About this task: Transcribe exactly the line in which "inteligência artificial e tecnologia para" occurs, plus every line that comes after it up to the end of the entries.

The records:
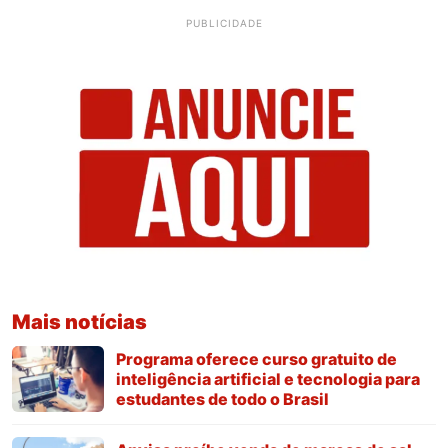
PUBLICIDADE
Mais notícias
Programa oferece curso gratuito de
inteligência artificial e tecnologia para
estudantes de todo o Brasil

Output below:
inteligência artificial e tecnologia para
estudantes de todo o Brasil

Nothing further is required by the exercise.